Open gafsd opened 4 years ago

gafsd commented 4 years ago

Hello, I trained MB Melgan v3 700k steps on small 570 utterance single-speaker dataset and output very robotic and loss curves look not so good. What am I doing wrong? I also have bad results when resuming from checkpoint too. Screenshot 2020-11-09 185922

kan-bayashi commented 4 years ago

I could not train MB-MelGAN with small dataset (I tried with arctic, around 1000 utts). If you cannot increase the dataset, PWG adaptation will work better.

kan-bayashi commented 4 years ago

Or you can try this tip: https://github.com/kan-bayashi/ParallelWaveGAN/issues/171#issuecomment-676765007

gafsd commented 4 years ago

OK, I try with PWG adaptation first. For the PWG discriminator with MB-Melgan, do you have sample config/results? MB-Melgan is much faster so it would be good to have this.

gafsd commented 4 years ago

I try with PWG adaptation but how many iterations before good output? Loss goes down after only a few thousand iterations but output sounds much worse (maybe because input fastspeech2 model wrong pitch?)

kan-bayashi commented 4 years ago

For the PWG discriminator with MB-Melgan, do you have sample config/results?

No. If you want to do it, it is necessary to slightly modify the code to load only generator parameters.

I try with PWG adaptation but how many iterations before good output?

In my case, I train 50k-100k iters with the discriminator from the first iters.

gafsd commented 4 years ago

Hmm, I tried just with parallel_wavegan.v3.yaml config and just --resume from checkpoint but results much worse after 130k iters even though curves look better maybe. Should I be freezing some layers or using a different discriminator? How are you adapting? Capture

kan-bayashi commented 4 years ago

No. Please try v1. v3 utilizes MelGAN discriminator, which makes it difficult to perform adaptation, as you see the discussion in #171.

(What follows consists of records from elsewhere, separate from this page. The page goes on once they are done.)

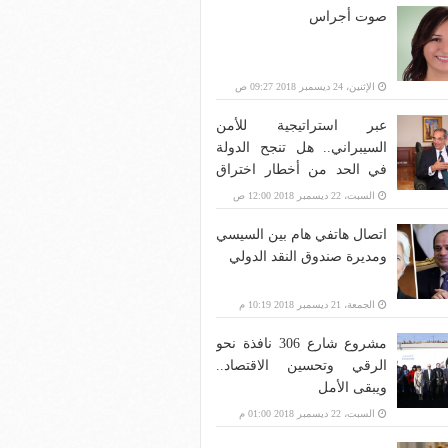
صوت أجراس
الإثنين، 24 ديسمبر 2018 09:27 ص
عبر استراتيجية للأمن
السيبراني.. هل تنجح الدولة
في الحد من أخطار اختراق
بنية الاتصالات؟
السبت، 22 ديسمبر 2018 12:00 ص
اتصال هاتفي هام بين السيسي
ومديرة صندوق النقد الدولي
الجمعة، 21 ديسمبر 2018 10:19 م
مشروع شارع 306 نافذة نحو
الرقي وتحسين الاقتصاد..
ويبقى الأمل
السبت، 22 ديسمبر 2018 01:00 م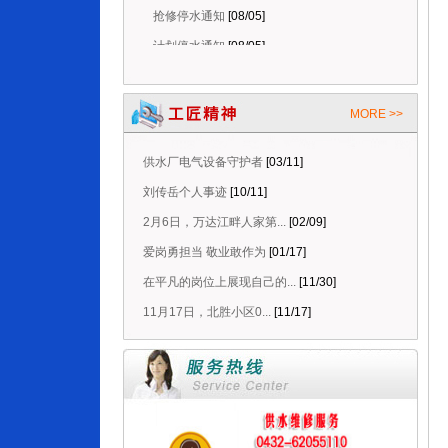
抢修停水通知
[08/05]
计划停水通知
[08/05]
抢修停水通知
[08/08]
停水维修延时通知
[08/08]
MORE >>
抢修停水通知
[08/06]
停水维修延时通知
[08/06]
供水厂电气设备守护者
[03/11]
抢修停水通知
[08/05]
刘传岳个人事迹
[10/11]
计划停水通知
[08/05]
2月6日，万达江畔人家第...
[02/09]
爱岗勇担当 敬业敢作为
[01/17]
在平凡的岗位上展现自己的...
[11/30]
11月17日，北胜小区0...
[11/17]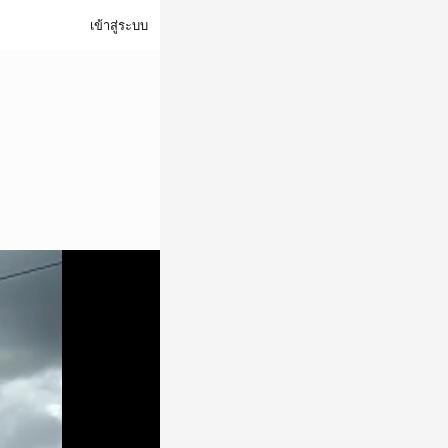
เข้าสู่ระบบ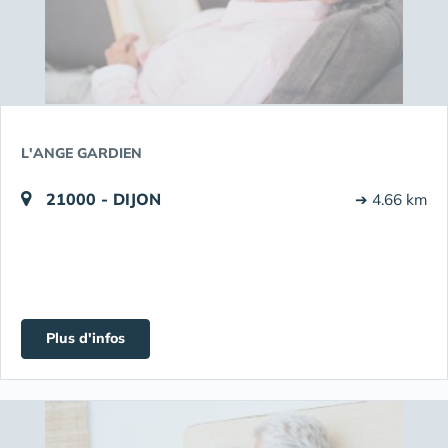
L'ANGE GARDIEN
21000 - DIJON
➔ 4.66 km
Plus d'infos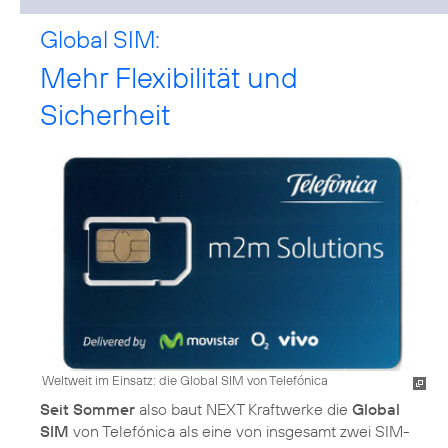
Global SIM:
Mehr Flexibilität und
Sicherheit
Weltweit im Einsatz: die Global SIM von Telefónica
Seit Sommer
also baut NEXT Kraftwerke die
Global
SIM
von Telefónica als eine von insgesamt zwei SIM-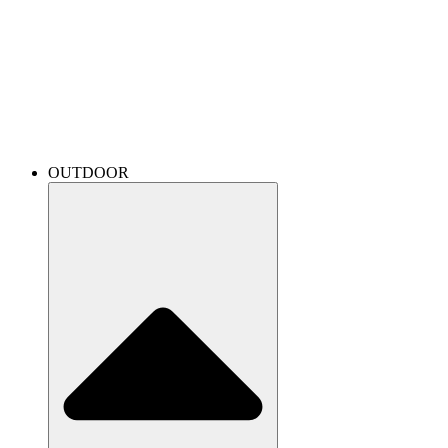
OUTDOOR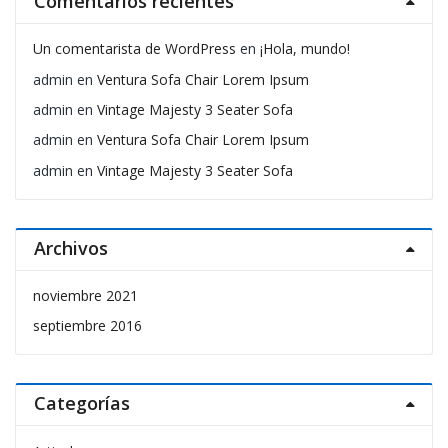
Comentarios recientes
Un comentarista de WordPress
en
¡Hola, mundo!
admin
en
Ventura Sofa Chair Lorem Ipsum
admin
en
Vintage Majesty 3 Seater Sofa
admin
en
Ventura Sofa Chair Lorem Ipsum
admin
en
Vintage Majesty 3 Seater Sofa
Archivos
noviembre 2021
septiembre 2016
Categorías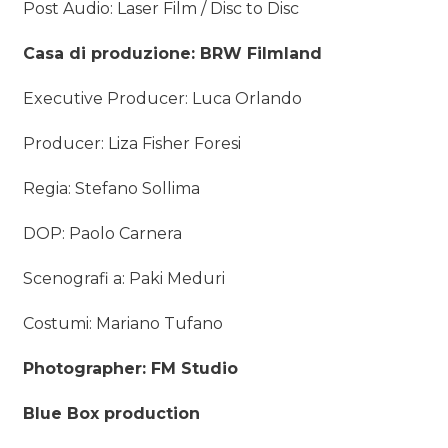
Post Audio: Laser Film / Disc to Disc
Casa di produzione: BRW Filmland
Executive Producer: Luca Orlando
Producer: Liza Fisher Foresi
Regia: Stefano Sollima
DOP: Paolo Carnera
Scenografi a: Paki Meduri
Costumi: Mariano Tufano
Photographer: FM Studio
Blue Box production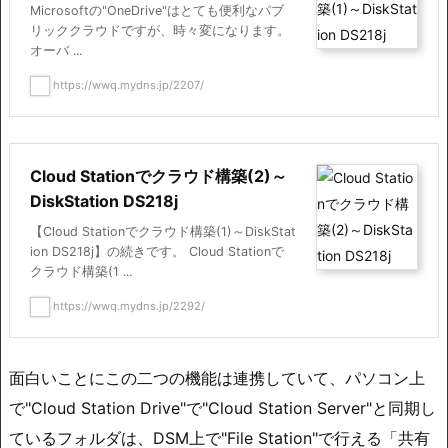
Microsoftの"OneDrive"はとても便利なパブ
リッククラウドですが、時々変になります。
オーバ ...
https://wwq.mydns.jp/2207/
Cloud Stationでクラウド構築(2)～
DiskStation DS218j
【Cloud Stationでクラウド構築(1)～DiskStat
ion DS218j】の続きです。 Cloud Stationで
クラウド構築(1 ...
https://wwq.mydns.jp/2292/
面白いことにこの二つの機能は連携していて、パソコン上
で"Cloud Station Drive"で"Cloud Station Server"と同期し
ているフォルダは、DSM上で"File Station"で行える「共有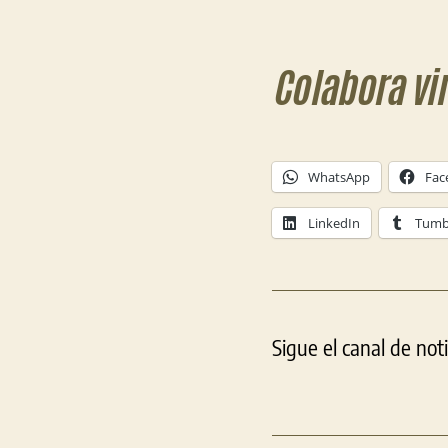
Colabora vi
WhatsApp
Fac
LinkedIn
Tumb
Sigue el canal de not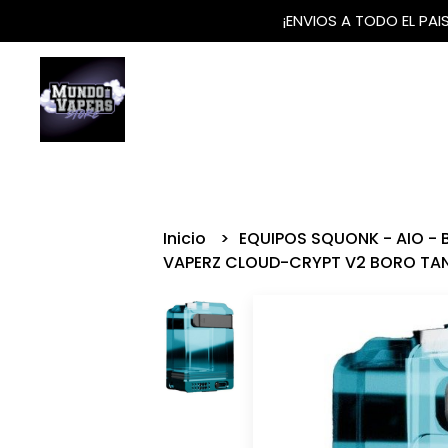
¡ENVIOS A TODO EL PA
Inicio
EQUIPOS SQUONK - AIO -
VAPERZ CLOUD-CRYPT V2 BORO TA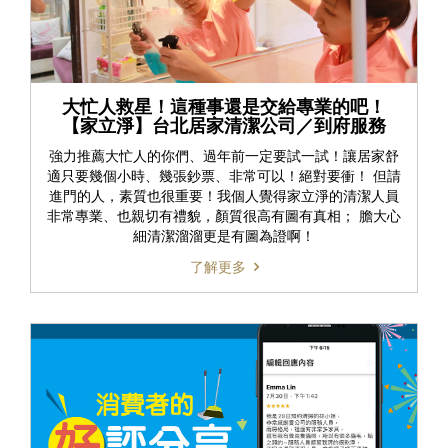
大忙人救星！這種事還是交給專業的吧！
【家立淨】台北居家清潔公司／到府服務
強力推薦大忙人的你們、過年前一定要試一試！讓居家舒
適只要幾個小時、幾張鈔票、非常可以！絕對要衝！ 但請
進門的人，素質也很重要！我個人覺得家立淨的清潔人員
非常專業、也親切有禮貌，顏質很高有圖有真相； 膽大心
細清潔溜溜更是有圖為證啊！
了解更多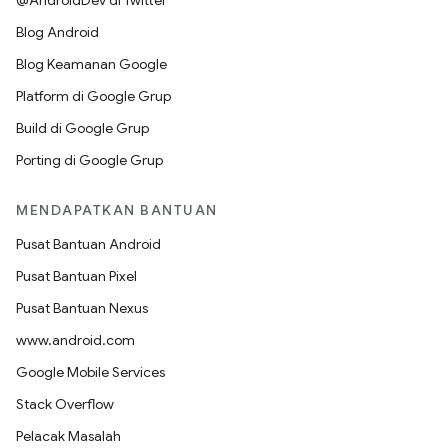
@AndroidDev di Twitter
Blog Android
Blog Keamanan Google
Platform di Google Grup
Build di Google Grup
Porting di Google Grup
MENDAPATKAN BANTUAN
Pusat Bantuan Android
Pusat Bantuan Pixel
Pusat Bantuan Nexus
www.android.com
Google Mobile Services
Stack Overflow
Pelacak Masalah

gafsd commented 4 years ago

You are right, v1 is training better. I will try after 100k params but looking better so far. Is it possible to resume only certain layers like in espnet? I try to create my own mb melgan with pwg discriminator but state dicts are different when I try to load mb-melgan checkpoint with mixed conf.

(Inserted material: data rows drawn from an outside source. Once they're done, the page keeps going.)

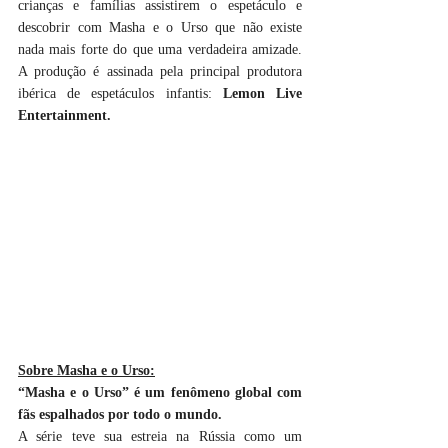
crianças e famílias assistirem o espetáculo e 
descobrir com Masha e o Urso que não existe 
nada mais forte do que uma verdadeira amizade. 
A produção é assinada pela principal produtora 
ibérica de espetáculos infantis: 
Lemon Live 
Entertainment.
Sobre Masha e o Urso:
“Masha e o Urso” é um fenômeno global com 
fãs espalhados por todo o mundo.
A série teve sua estreia na Rússia como um 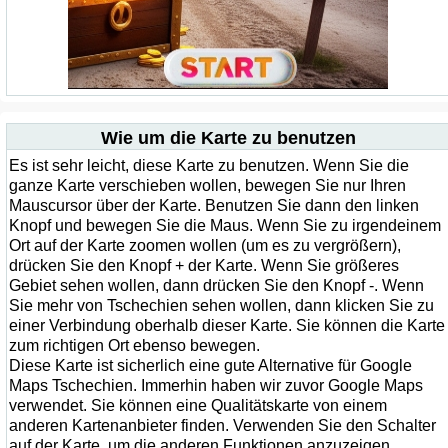
Wie um die Karte zu benutzen
Es ist sehr leicht, diese Karte zu benutzen. Wenn Sie die
ganze Karte verschieben wollen, bewegen Sie nur Ihren
Mauscursor über der Karte. Benutzen Sie dann den linken
Knopf und bewegen Sie die Maus. Wenn Sie zu irgendeinem
Ort auf der Karte zoomen wollen (um es zu vergrößern),
drücken Sie den Knopf + der Karte. Wenn Sie größeres
Gebiet sehen wollen, dann drücken Sie den Knopf -. Wenn
Sie mehr von Tschechien sehen wollen, dann klicken Sie zu
einer Verbindung oberhalb dieser Karte. Sie können die Karte
zum richtigen Ort ebenso bewegen.
Diese Karte ist sicherlich eine gute Alternative für Google
Maps Tschechien. Immerhin haben wir zuvor Google Maps
verwendet. Sie können eine Qualitätskarte von einem
anderen Kartenanbieter finden. Verwenden Sie den Schalter
auf der Karte, um die anderen Funktionen anzuzeigen.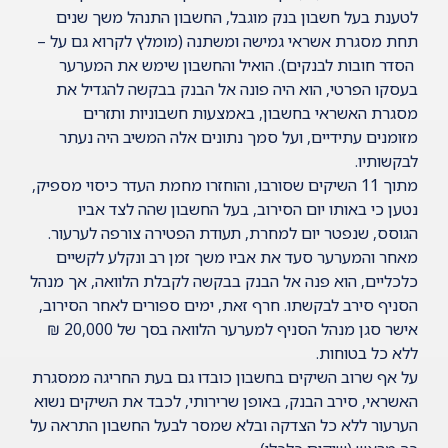
לטענת בעל חשבון בנק מוגבל, החשבון התנהל משך שנים
תחת מסגרת אשראי גמישה ומשתנה (מומלץ לקרוא גם על –
הסדר חובות לבנקים
). הואיל והחשבון שימש את המערער
בעסקו הפרטי, הוא היה פונה אל הבנק בבקשה להגדיל את
מסגרת האשראי בחשבון, באמצעות חשבוניות ותזרים
מזומנים עתידיים, ועל סמך נתונים אלה המשיב היה נעתר
לבקשותיו.
מתוך 11 השיקים שסורבו, והוחזרו מחמת העדר כיסוי מספיק,
נטען כי באותו יום הסירוב, בעל החשבון שהה לצד אביו
הגוסס, שנפטר יום למחרת, תעודת הפטירה צורפה לערעור.
מאחר והמערער סעד את אביו משך זמן רב ונקלע לקשיים
כלכליים, הוא פנה אל הבנק בבקשה לקבלת הלוואה, אך מנהל
הסניף סירב לבקשתו. חרף זאת, ימים ספורים לאחר הסירוב,
אישר סגן מנהל הסניף למערער הלוואה בסך של 20,000 ₪
ללא כל בטוחות.
על אף שרוב השיקים בחשבון כובדו גם בעת החריגה ממסגרת
האשראי, סירב הבנק, באופן שרירותי, לכבד את השיקים נשוא
הערעור ללא כל הצדקה ובלא שמסר לבעל החשבון התראה על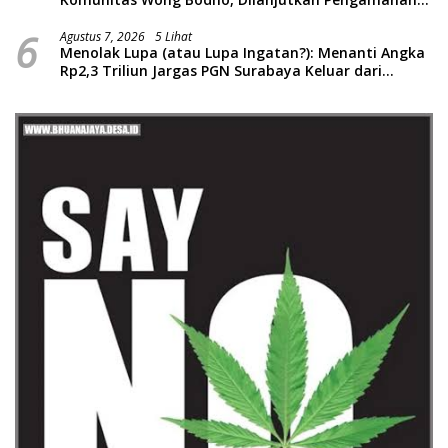
Konser Reggae Vespa Menjelang Acara Sunatan
6
Massal dan Santunan Anak Yatim
Agustus 7, 2026
5 Lihat
Menolak Lupa (atau Lupa Ingatan?): Menanti Angka
Rp2,3 Triliun Jargas PGN Surabaya Keluar dari
Labirin Penyelidikan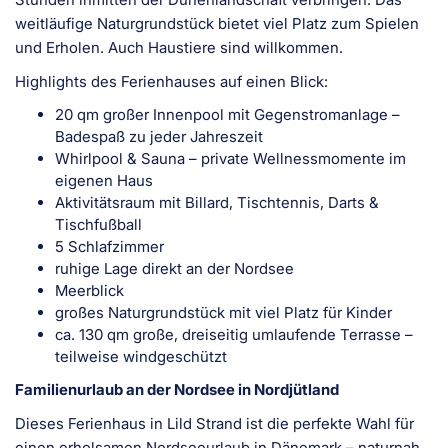
weitläufige Naturgrundstück bietet viel Platz zum Spielen
und Erholen. Auch Haustiere sind willkommen.
Highlights des Ferienhauses auf einen Blick:
20 qm großer Innenpool mit Gegenstromanlage –
Badespaß zu jeder Jahreszeit
Whirlpool & Sauna – private Wellnessmomente im
eigenen Haus
Aktivitätsraum mit Billard, Tischtennis, Darts &
Tischfußball
5 Schlafzimmer
ruhige Lage direkt an der Nordsee
Meerblick
großes Naturgrundstück mit viel Platz für Kinder
ca. 130 qm große, dreiseitig umlaufende Terrasse –
teilweise windgeschützt
Familienurlaub an der Nordsee in Nordjütland
Dieses Ferienhaus in Lild Strand ist die perfekte Wahl für
einen erholsamen Nordseeurlaub in Dänemark – naturnah,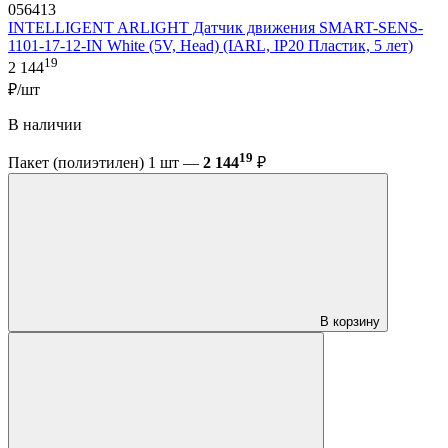
056413
INTELLIGENT ARLIGHT Датчик движения SMART-SENS-
1101-17-12-IN White (5V, Head) (IARL, IP20 Пластик, 5 лет)
19
2 144
₽/шт
В наличии
19
Пакет (полиэтилен) 1 шт —
2 144
₽
В корзину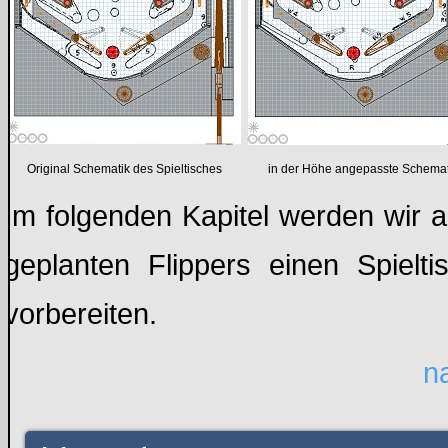
Original Schematik des Spieltisches
in der Höhe angepasste Schemat
Im folgenden Kapitel werden wir a
geplanten Flippers einen Spielt
vorbereiten.
n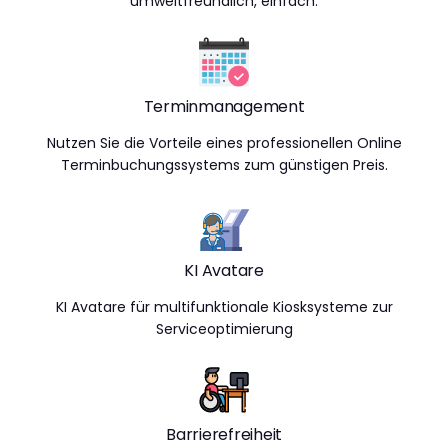
umweltfreundlich, einfach.
Terminmanagement
Nutzen Sie die Vorteile eines professionellen Online
Terminbuchungssystems zum günstigen Preis.
KI Avatare
KI Avatare für multifunktionale Kiosksysteme zur
Serviceoptimierung
Barrierefreiheit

kan-bayashi commented 4 years ago

You can change this part to load only generator params: https://github.com/kan-bayashi/ParallelWaveGAN/blob/53d14969089b3d3229fe6bfce221234f25a9d836/parallel_wavegan/bin/train.py#L142-L148

gafsd commented 4 years ago

So I have adapted PWG for 85k iters and MB-PWG 60k iters. I found that PWG sounds ok pitch-wise (I have pitch problems with universal PWG) but lots of background noise and static which makes it sound bad even though the pitch is better than pretrained PWG. PWG

With MB-PWG the pitch is bad and lots of robotic noise so makes it hard to use I think. I used --pretrain not --resume if that makes a difference. MB-PWG

Any idea on how I can improve this result?

gafsd commented 3 years ago

Could it be problem with fastspeech2 training? I just notice that fs2 espnet use vocoder as part of teacher forcing (also default griffin lim iters is 4 which seems low). Should I train PWG first then use that vocoder for fs2 training in espnet (stage 7)? I have been training fs2 first then finetuning vocoder.